Re: Status codes / IR vs. NIR -- 303 vs. 200 from Kingsley Idehen on 2010-11-12 (public-lod@w3.org from November 2010)

From: Kingsley Idehen <kidehen@openlinksw.com>
Date: Fri, 12 Nov 2010 08:17:21 -0500
To: Lars Heuer <heuer@semagia.com>
CC: "public-lod@w3.org" <public-lod@w3.org>
Message-ID: <4CDD3E61.3020002@openlinksw.com>
On 11/12/10 7:22 AM, Lars Heuer wrote:
> Hi Kingsley,
>
> [...]
>>> If I want an RDF/XML representation of the document, I can ask for
>>>
>>>        Accept: application/rdf+xml
>>>
>>> and Wikipedia would (ideally) return an RDF/XML representation of that
>>> resource which tells me that John Lennon is a person who was born at
>>> ... murdered at ... was part of a group named ... etc.
>>>
>> Yes, so you received a document stating all of the above, who is the
>> Subject? How is the Subject Identified?

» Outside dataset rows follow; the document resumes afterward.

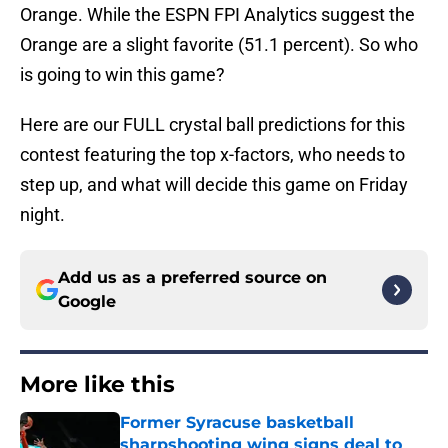
Orange. While the ESPN FPI Analytics suggest the
Orange are a slight favorite (51.1 percent). So who
is going to win this game?
Here are our FULL crystal ball predictions for this
contest featuring the top x-factors, who needs to
step up, and what will decide this game on Friday
night.
Add us as a preferred source on
Google
More like this
Former Syracuse basketball
sharpshooting wing signs deal to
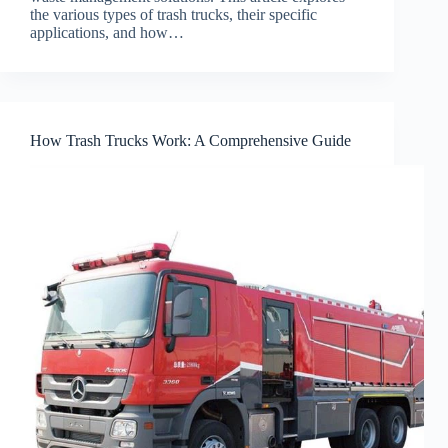
the various types of trash trucks, their specific
applications, and how…
How Trash Trucks Work: A Comprehensive Guide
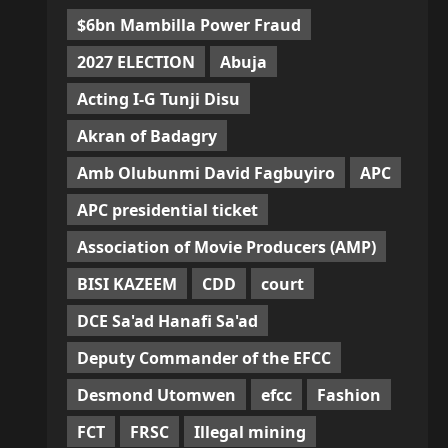
$6bn Mambilla Power Fraud
2027 ELECTION
Abuja
Acting I-G Tunji Disu
Akran of Badagry
Amb Olubunmi David Fagbuyiro
APC
APC presidential ticket
Association of Movie Producers (AMP)
BISI KAZEEM
CDD
court
DCE Sa'ad Hanafi Sa'ad
Deputy Commander of the EFCC
Desmond Utomwen
efcc
Fashion
FCT
FRSC
Illegal mining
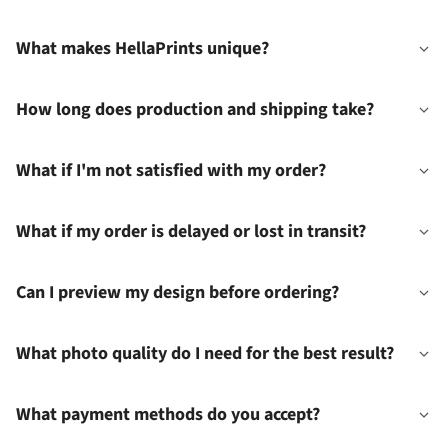
What makes HellaPrints unique?
How long does production and shipping take?
What if I'm not satisfied with my order?
What if my order is delayed or lost in transit?
Can I preview my design before ordering?
What photo quality do I need for the best result?
What payment methods do you accept?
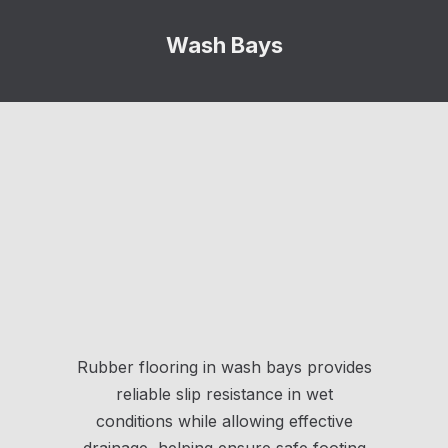
Wash Bays
Rubber flooring in wash bays provides
reliable slip resistance in wet
conditions while allowing effective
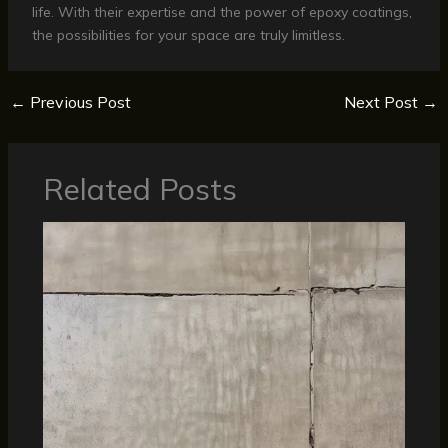
life. With their expertise and the power of epoxy coatings,
the possibilities for your space are truly limitless.
←
Previous Post
Next Post
→
Related Posts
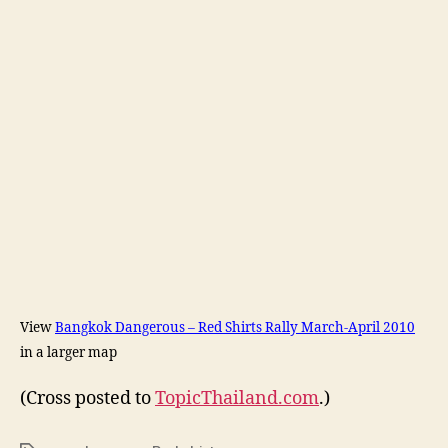
View
Bangkok Dangerous – Red Shirts Rally March-April 2010
in a larger map
(Cross posted to
TopicThailand.com
.)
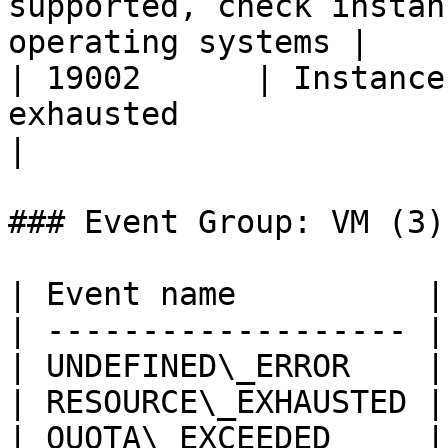
supported, check instan
operating systems |

| 19002      | Instance
exhausted                                                             
|

### Event Group: VM (3)

| Event name          |
| ------------------- |
| UNDEFINED\_ERROR    |
| RESOURCE\_EXHAUSTED |
| QUOTA\_EXCEEDED     |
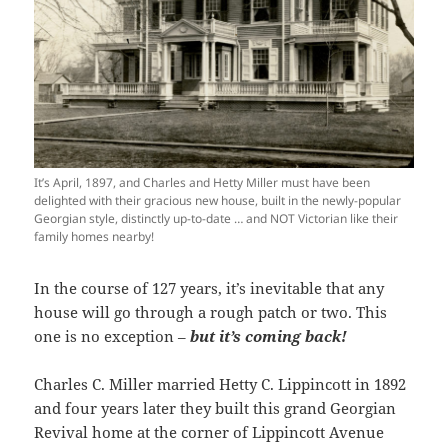
It’s April, 1897, and Charles and Hetty Miller must have been
delighted with their gracious new house, built in the newly-popular
Georgian style, distinctly up-to-date … and NOT Victorian like their
family homes nearby!
In the course of 127 years, it’s inevitable that any
house will go through a rough patch or two. This
one is no exception –
but it’s coming back!
Charles C. Miller married Hetty C. Lippincott in 1892
and four years later they built this grand Georgian
Revival home at the corner of Lippincott Avenue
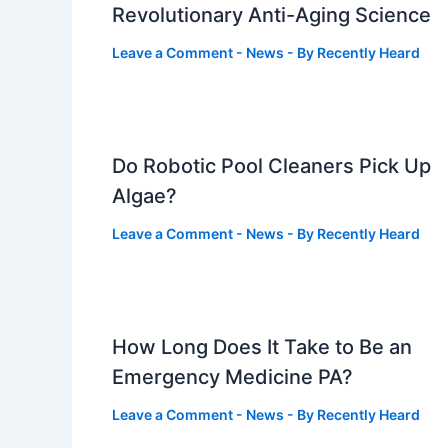
Revolutionary Anti-Aging Science
Leave a Comment
-
News
- By
Recently Heard
Do Robotic Pool Cleaners Pick Up
Algae?
Leave a Comment
-
News
- By
Recently Heard
How Long Does It Take to Be an
Emergency Medicine PA?
Leave a Comment
-
News
- By
Recently Heard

> I don't understand the question. A person named "John Lennon" is the
> subject. The subject is identified by the IRI.
>
> If I issue a
>
>    GET<http://en.wikipedia.org/wiki/John_Lennon>  Accept: application/x-tm+ctm
>
> and the server responses with (using the Topic Maps syntax CTM since I
> am not that familiar with RDF syntaxes):
>
>    <http://en.wikipedia.org/wiki/John_Lennon>
>       isa ex:person;
>       - "John Lennon";
>       born-at 1940-10-09;
>       died-at 1980-12-08;
>       member-of<http://en.wikipedia.org/wiki/The_Beatles>.
>
> I'd know that the above mentioned IRI represents a NIR (a person)
> which was born at .. died at .. etc.
>
> Where is the problem with that approach?
>
> [...]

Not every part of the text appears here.